WORK TO BE COMPLETED:
Below this task are records; return each one exactly and omit its images.

(Saved data entries)
....

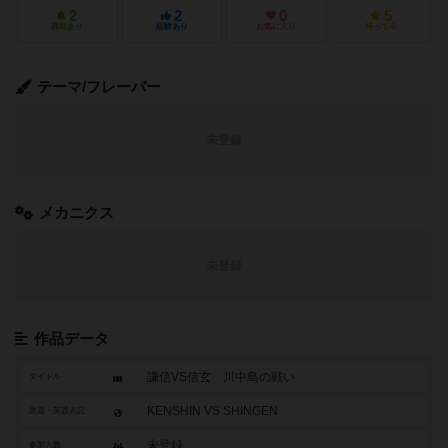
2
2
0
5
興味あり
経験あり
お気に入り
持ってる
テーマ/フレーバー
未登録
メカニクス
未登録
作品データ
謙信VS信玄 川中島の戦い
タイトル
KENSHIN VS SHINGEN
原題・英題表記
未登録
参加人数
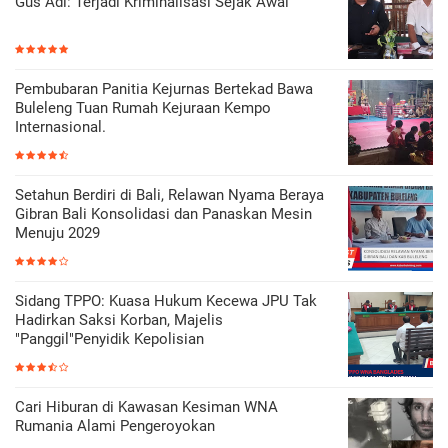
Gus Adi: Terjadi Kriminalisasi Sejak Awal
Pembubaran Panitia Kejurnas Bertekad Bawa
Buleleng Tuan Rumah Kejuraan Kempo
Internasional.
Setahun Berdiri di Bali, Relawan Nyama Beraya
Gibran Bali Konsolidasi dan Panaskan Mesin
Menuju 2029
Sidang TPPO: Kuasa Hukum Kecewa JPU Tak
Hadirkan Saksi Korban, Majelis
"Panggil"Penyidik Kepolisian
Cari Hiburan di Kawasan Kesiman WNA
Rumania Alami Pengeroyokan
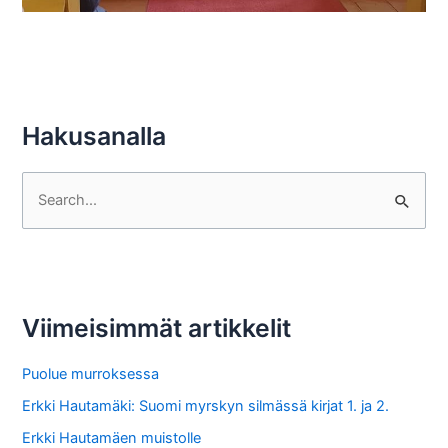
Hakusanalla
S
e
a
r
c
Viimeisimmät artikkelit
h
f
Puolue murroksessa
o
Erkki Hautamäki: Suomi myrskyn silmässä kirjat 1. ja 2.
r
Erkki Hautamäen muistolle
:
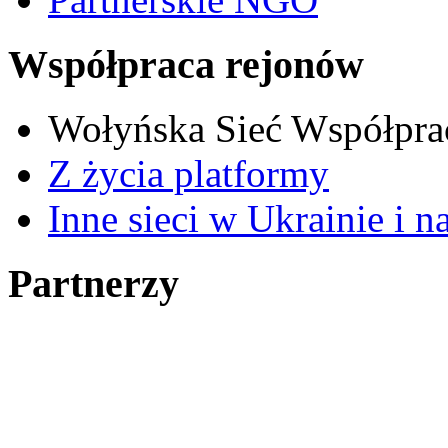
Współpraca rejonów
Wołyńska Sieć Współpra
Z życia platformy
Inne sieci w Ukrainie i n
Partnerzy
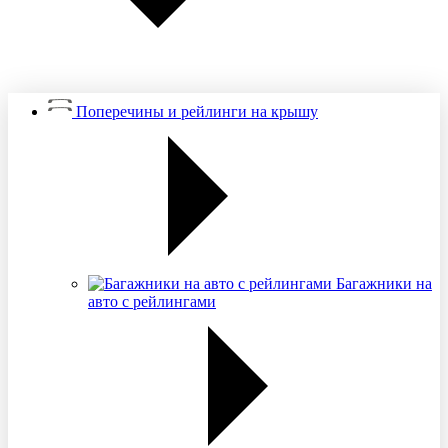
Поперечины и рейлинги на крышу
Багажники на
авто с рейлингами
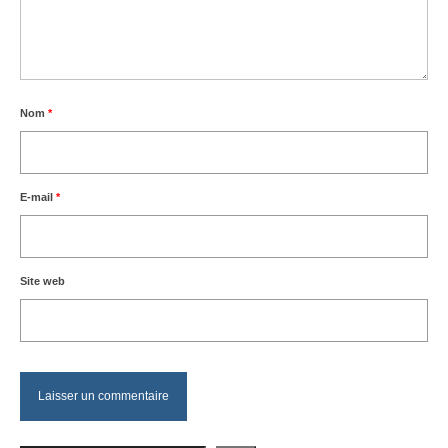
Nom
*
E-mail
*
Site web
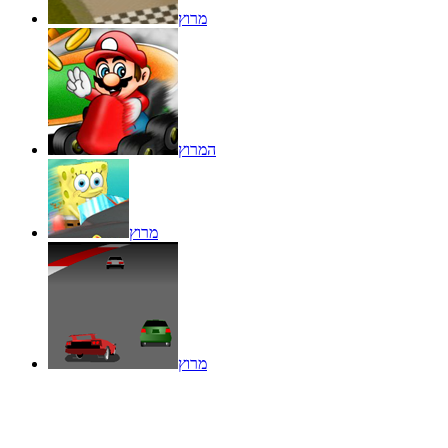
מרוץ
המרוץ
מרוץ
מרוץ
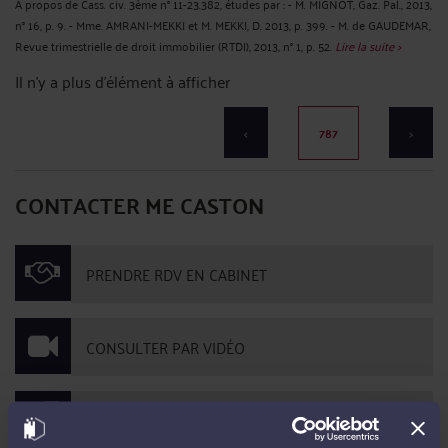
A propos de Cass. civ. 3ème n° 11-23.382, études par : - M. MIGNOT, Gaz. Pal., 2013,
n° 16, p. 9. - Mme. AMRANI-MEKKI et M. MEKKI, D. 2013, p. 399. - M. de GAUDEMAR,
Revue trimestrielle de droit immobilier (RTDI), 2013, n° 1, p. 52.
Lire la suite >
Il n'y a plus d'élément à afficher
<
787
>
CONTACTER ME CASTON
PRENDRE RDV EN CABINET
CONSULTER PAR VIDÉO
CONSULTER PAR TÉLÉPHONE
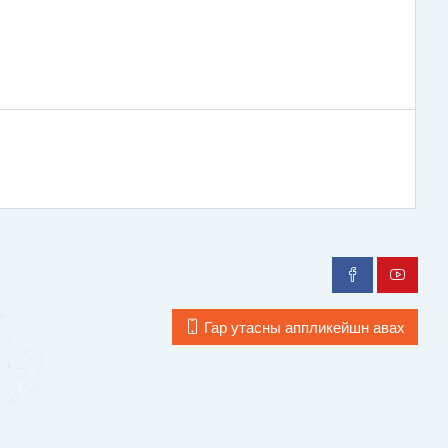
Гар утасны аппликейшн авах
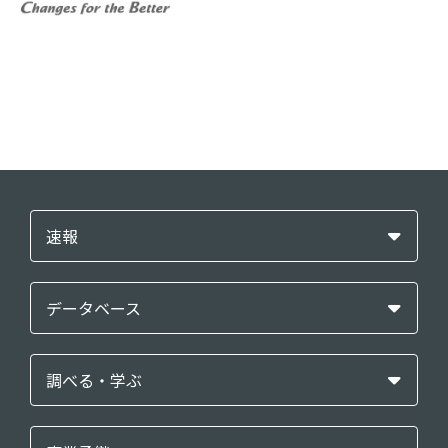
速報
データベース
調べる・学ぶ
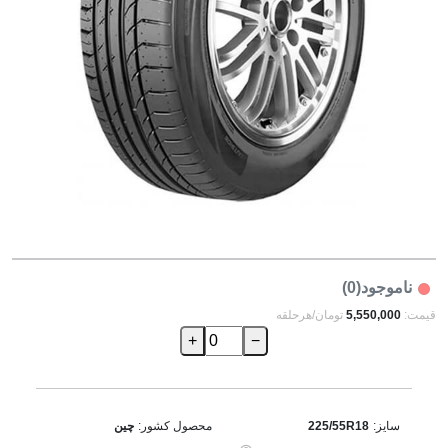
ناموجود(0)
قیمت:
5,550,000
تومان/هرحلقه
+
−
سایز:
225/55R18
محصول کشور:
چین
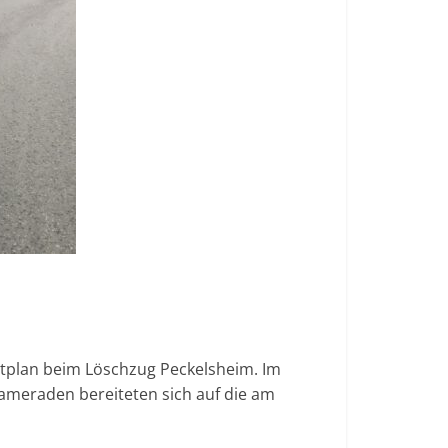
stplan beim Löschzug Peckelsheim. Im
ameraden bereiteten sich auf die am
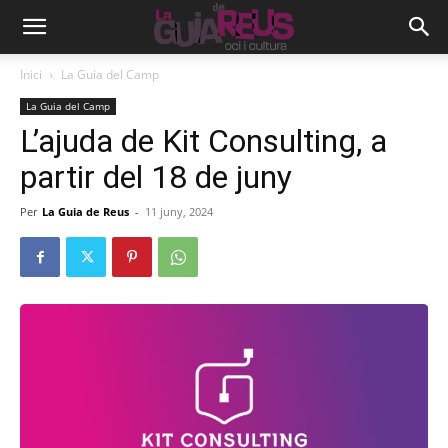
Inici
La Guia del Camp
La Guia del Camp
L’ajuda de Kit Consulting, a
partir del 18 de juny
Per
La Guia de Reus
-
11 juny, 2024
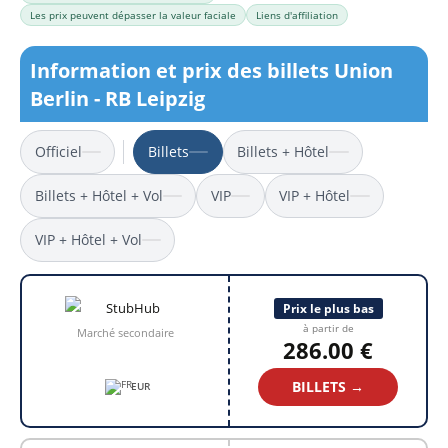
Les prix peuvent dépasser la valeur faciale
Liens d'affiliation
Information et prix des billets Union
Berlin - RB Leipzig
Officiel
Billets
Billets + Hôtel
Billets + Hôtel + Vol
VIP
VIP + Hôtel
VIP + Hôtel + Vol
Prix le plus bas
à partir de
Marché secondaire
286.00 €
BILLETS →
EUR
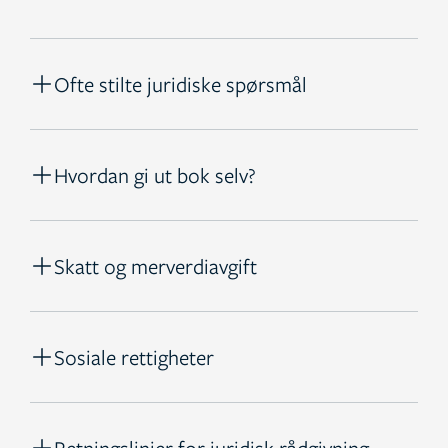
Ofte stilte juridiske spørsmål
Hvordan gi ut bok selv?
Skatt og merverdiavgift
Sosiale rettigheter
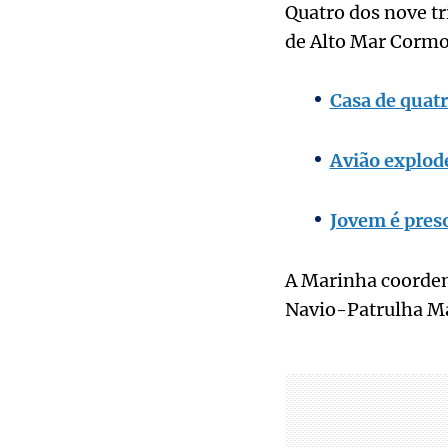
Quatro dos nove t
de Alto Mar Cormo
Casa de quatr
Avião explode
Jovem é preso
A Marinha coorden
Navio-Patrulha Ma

....

WRITTEN ANSWER:
2
2
0
5
興味あり
経験あり
お気に入り
持ってる
テーマ/フレーバー
未登録
メカニクス
未登録
作品データ
謙信VS信玄 川中島の戦い
タイトル
KENSHIN VS SHINGEN
原題・英題表記
未登録
参加人数
Gus Adi: Terjadi Kriminalisasi Sejak Awal
Pembubaran Panitia Kejurnas Bertekad Bawa
Buleleng Tuan Rumah Kejuraan Kempo
Internasional.
Setahun Berdiri di Bali, Relawan Nyama Beraya
Gibran Bali Konsolidasi dan Panaskan Mesin
Menuju 2029
Sidang TPPO: Kuasa Hukum Kecewa JPU Tak
Hadirkan Saksi Korban, Majelis
"Panggil"Penyidik Kepolisian
Cari Hiburan di Kawasan Kesiman WNA
Rumania Alami Pengeroyokan
Hakusanalla
S
e
a
r
c
Viimeisimmät artikkelit
h
f
Puolue murroksessa
o
Erkki Hautamäki: Suomi myrskyn silmässä kirjat 1. ja 2.
r
Erkki Hautamäen muistolle
:
Współpraca rejonów
Wołyńska Sieć Współpra
Z życia platformy
Inne sieci w Ukrainie i n
Partnerzy
Поперечины и рейлинги на крышу
Багажники на
авто с рейлингами
Nom
*
E-mail
*
Site web
מרוץ
המרוץ
מרוץ
מרוץ
A propos de Cass. civ. 3ème n° 11-23.382, études par : - M. MIGNOT, Gaz. Pal., 2013,
n° 16, p. 9. - Mme. AMRANI-MEKKI et M. MEKKI, D. 2013, p. 399. - M. de GAUDEMAR,
Revue trimestrielle de droit immobilier (RTDI), 2013, n° 1, p. 52.
Lire la suite >
Il n'y a plus d'élément à afficher
<
787
>
CONTACTER ME CASTON
PRENDRE RDV EN CABINET
CONSULTER PAR VIDÉO
CONSULTER PAR TÉLÉPHONE
Гар утасны аппликейшн авах
速報
データベース
調べる・学ぶ
ناموجود(0)
قیمت:
5,550,000
تومان/هرحلقه
+
−
سایز:
225/55R18
محصول کشور:
چین
stplan beim Löschzug Peckelsheim. Im
ameraden bereiteten sich auf die am
Inici
La Guia del Camp
La Guia del Camp
L’ajuda de Kit Consulting, a
partir del 18 de juny
Per
La Guia de Reus
-
11 juny, 2024
Les prix peuvent dépasser la valeur faciale
Liens d'affiliation
Information et prix des billets Union
Berlin - RB Leipzig
Officiel
Billets
Billets + Hôtel
Billets + Hôtel + Vol
VIP
VIP + Hôtel
VIP + Hôtel + Vol
Prix le plus bas
à partir de
Marché secondaire
286.00 €
BILLETS →
EUR
Ofte stilte juridiske spørsmål
Hvordan gi ut bok selv?
Skatt og merverdiavgift
Sosiale rettigheter
Quatro dos nove t
de Alto Mar Cormo
Casa de quatr
Avião explode
Jovem é preso
A Marinha coorden
Navio-Patrulha Ma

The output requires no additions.